Here we will look at the famous iris Dataset and try to classify the its Species based on the given parameters. The dataset has been broken into two groups: training set and test set with split ratio being 80:20.
library(caTools)
library(ggplot2)
library(GGally)
library(e1071)
We will use caTools for Dataset spliting into training & test set.
ggplot2 and GGally will be used for Visualization.
e1071 will be used for Support Vector Classification.
dataset = iris
str(dataset)
## 'data.frame': 150 obs. of 5 variables:
## $ Sepal.Length: num 5.1 4.9 4.7 4.6 5 5.4 4.6 5 4.4 4.9 ...
## $ Sepal.Width : num 3.5 3 3.2 3.1 3.6 3.9 3.4 3.4 2.9 3.1 ...
## $ Petal.Length: num 1.4 1.4 1.3 1.5 1.4 1.7 1.4 1.5 1.4 1.5 ...
## $ Petal.Width : num 0.2 0.2 0.2 0.2 0.2 0.4 0.3 0.2 0.2 0.1 ...
## $ Species : Factor w/ 3 levels "setosa","versicolor",..: 1 1 1 1 1 1 1 1 1 1 ...
summary(dataset)
## Sepal.Length Sepal.Width Petal.Length Petal.Width
## Min. :4.300 Min. :2.000 Min. :1.000 Min. :0.100
## 1st Qu.:5.100 1st Qu.:2.800 1st Qu.:1.600 1st Qu.:0.300
## Median :5.800 Median :3.000 Median :4.350 Median :1.300
## Mean :5.843 Mean :3.057 Mean :3.758 Mean :1.199
## 3rd Qu.:6.400 3rd Qu.:3.300 3rd Qu.:5.100 3rd Qu.:1.800
## Max. :7.900 Max. :4.400 Max. :6.900 Max. :2.500
## Species
## setosa :50
## versicolor:50
## virginica :50
##
##
##
We will use sepal length, sepal width, petal length and petal width to predict the species of Flower.
split = sample.split(dataset$Species, SplitRatio = .8)
training_set = subset(dataset, split == TRUE)
test_set = subset(dataset, split == FALSE)
nrow(training_set)
## [1] 120
nrow(test_set)
## [1] 30
We have 120 data points on which we will train our model and then we will use 30 data points to test the model on.
Lets have a closer look at the parameters and judge before hand if a good model can be created or not.
ggpairs(training_set, ggplot2::aes(colour = Species, alpha = 0.4))
## `stat_bin()` using `bins = 30`. Pick better value with `binwidth`.
## `stat_bin()` using `bins = 30`. Pick better value with `binwidth`.
## `stat_bin()` using `bins = 30`. Pick better value with `binwidth`.
## `stat_bin()` using `bins = 30`. Pick better value with `binwidth`.
I personally like this graph because you can deduce so much information from one single chart. Lets have a look!
We can clearly see from the Histograms of Petal.length and Petal.width that we can clearly seperate out Setosa species with very high confidence.
However, Versicolor and Virginica Species are overlapped. If we look at the scatterplot of Sepal.Length vs Petal.Length and Petal.Width vs Petal.Length, we can distintly see a seperator that can be draw between the groups of Species.
Looks like we can just use Petal.Width and Petal.Length as parameters and come with a good model. SVM seems to be a very good model for this type of data. Lets create two model, one contains all parameter and second contain just Petal.Width and Petal.Length as parameter and compare their individual performances.
training_set[,1:4] = scale(training_set[,1:4])
test_set[,1:4] = scale(test_set[,1:4])
classifier1 = svm(formula = Species~., data = training_set, type = 'C-classification', kernel = 'radial')
classifier2 = svm(formula = Species~ Petal.Width + Petal.Length, data = training_set, type = 'C-classification', kernel = 'radial')

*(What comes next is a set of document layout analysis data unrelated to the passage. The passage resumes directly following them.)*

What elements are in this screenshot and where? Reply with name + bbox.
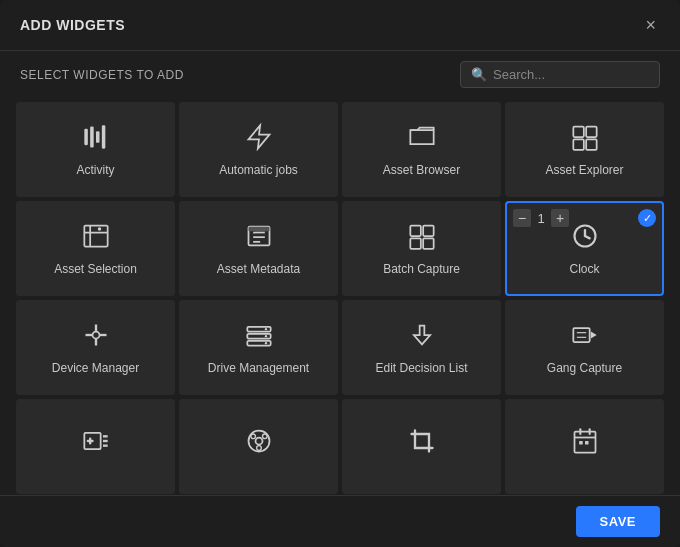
widget-item-widget-14[interactable]	[179, 399, 338, 494]
widget-icon-batch-capture	[408, 222, 436, 254]
counter-value: 1	[535, 211, 547, 226]
svg-rect-58	[585, 441, 589, 445]
svg-rect-7	[586, 126, 597, 137]
widget-item-asset-explorer[interactable]: Asset Explorer	[505, 102, 664, 197]
svg-rect-2	[96, 131, 100, 143]
svg-rect-10	[84, 225, 107, 246]
widget-icon-clock	[571, 222, 599, 254]
widget-item-device-manager[interactable]: Device Manager	[16, 300, 175, 395]
selected-badge: ✓	[638, 209, 656, 227]
widget-label: Asset Metadata	[217, 262, 300, 276]
search-input[interactable]	[493, 67, 649, 82]
svg-point-50	[250, 434, 255, 439]
svg-point-52	[256, 445, 261, 450]
widget-icon-reel	[245, 427, 273, 459]
close-button[interactable]: ×	[641, 14, 660, 36]
widget-icon-drive-management	[245, 321, 273, 353]
widget-item-asset-browser[interactable]: Asset Browser	[342, 102, 501, 197]
svg-rect-57	[579, 441, 583, 445]
dialog-footer: SAVE	[0, 495, 680, 547]
widget-label: Gang Capture	[547, 361, 622, 375]
svg-point-26	[92, 331, 99, 338]
svg-point-49	[255, 437, 262, 444]
widget-label: Clock	[569, 262, 599, 276]
toolbar-label: SELECT WIDGETS TO ADD	[20, 68, 184, 82]
svg-marker-4	[248, 125, 269, 148]
widget-icon-device-manager	[82, 321, 110, 353]
widget-icon-gang-capture	[571, 321, 599, 353]
widget-item-widget-16[interactable]	[505, 399, 664, 494]
widget-item-automatic-jobs[interactable]: Automatic jobs	[179, 102, 338, 197]
widget-item-gang-capture[interactable]: Gang Capture	[505, 300, 664, 395]
widget-item-batch-capture[interactable]: Batch Capture	[342, 201, 501, 296]
svg-point-35	[264, 335, 266, 337]
widget-label: Asset Browser	[383, 163, 460, 177]
svg-point-48	[248, 430, 269, 451]
svg-marker-37	[413, 325, 429, 344]
widget-label: Drive Management	[208, 361, 309, 375]
widget-icon-asset-metadata	[245, 222, 273, 254]
svg-rect-8	[573, 139, 584, 150]
widget-icon-add-media	[82, 427, 110, 459]
decrement-button[interactable]: −	[513, 209, 531, 227]
save-button[interactable]: SAVE	[576, 506, 660, 537]
svg-rect-21	[410, 238, 421, 249]
search-icon: 🔍	[471, 67, 487, 82]
widget-icon-asset-selection	[82, 222, 110, 254]
widget-label: Activity	[76, 163, 114, 177]
widget-icon-activity	[82, 123, 110, 155]
widget-icon-crop	[408, 427, 436, 459]
svg-rect-19	[410, 225, 421, 236]
svg-rect-3	[101, 125, 105, 148]
widget-item-clock[interactable]: − 1 + ✓Clock	[505, 201, 664, 296]
svg-marker-39	[590, 331, 596, 338]
svg-point-13	[97, 227, 101, 231]
toolbar: SELECT WIDGETS TO ADD 🔍	[0, 51, 680, 98]
widget-item-activity[interactable]: Activity	[16, 102, 175, 197]
widget-label: Edit Decision List	[375, 361, 467, 375]
widget-item-asset-selection[interactable]: Asset Selection	[16, 201, 175, 296]
widget-icon-calendar	[571, 427, 599, 459]
widget-item-widget-15[interactable]	[342, 399, 501, 494]
svg-rect-6	[573, 126, 584, 137]
widgets-grid: ActivityAutomatic jobsAsset BrowserAsset…	[0, 98, 680, 495]
widget-label: Device Manager	[52, 361, 139, 375]
svg-rect-20	[423, 225, 434, 236]
widget-label: Asset Explorer	[545, 163, 623, 177]
svg-rect-18	[248, 226, 269, 231]
svg-point-51	[262, 434, 267, 439]
widget-label: Batch Capture	[383, 262, 460, 276]
svg-rect-1	[90, 126, 94, 147]
widget-item-edit-decision-list[interactable]: Edit Decision List	[342, 300, 501, 395]
widget-icon-asset-browser	[408, 123, 436, 155]
widget-icon-automatic-jobs	[245, 123, 273, 155]
svg-rect-0	[84, 128, 88, 144]
search-container: 🔍	[460, 61, 660, 88]
widget-icon-edit-decision-list	[408, 321, 436, 353]
add-widgets-dialog: ADD WIDGETS × SELECT WIDGETS TO ADD 🔍 Ac…	[0, 0, 680, 547]
widget-icon-asset-explorer	[571, 123, 599, 155]
widget-item-widget-13[interactable]	[16, 399, 175, 494]
svg-rect-38	[573, 328, 589, 342]
svg-point-36	[264, 342, 266, 344]
svg-point-34	[264, 328, 266, 330]
widget-label: Asset Selection	[54, 262, 137, 276]
dialog-header: ADD WIDGETS ×	[0, 0, 680, 51]
svg-rect-9	[586, 139, 597, 150]
svg-line-25	[585, 236, 590, 238]
svg-rect-22	[423, 238, 434, 249]
widget-counter: − 1 +	[513, 209, 569, 227]
increment-button[interactable]: +	[551, 209, 569, 227]
widget-item-drive-management[interactable]: Drive Management	[179, 300, 338, 395]
widget-item-asset-metadata[interactable]: Asset Metadata	[179, 201, 338, 296]
dialog-title: ADD WIDGETS	[20, 17, 125, 33]
widget-label: Automatic jobs	[219, 163, 298, 177]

Here classifier1 uses all the parameter to make model while classifier2 just uses Petal’s Legth and Width to generate model.
test_pred1 = predict(classifier1, type = 'response', newdata = test_set[-5])
test_pred2 = predict(classifier2, type = 'response', newdata = test_set[-5])
# Making Confusion Matrix
cm1 = table(test_set[,5], test_pred1)
cm2 = table(test_set[,5], test_pred2)
cm1 # Confusion Matrix for all parameters
## test_pred1
## setosa versicolor virginica
## setosa 9 1 0
## versicolor 0 10 0
## virginica 0 1 9
cm2 # Confusion Matrix for parameters being Petal Length and Petal Width
## test_pred2
## setosa versicolor virginica
## setosa 10 0 0
## versicolor 0 10 0
## virginica 0 2 8
Wow, the accuracy for both model looks solid. Also notice that as we had deduced, only Petal Length and Width is important to make this model accurate and our second classifier proves it!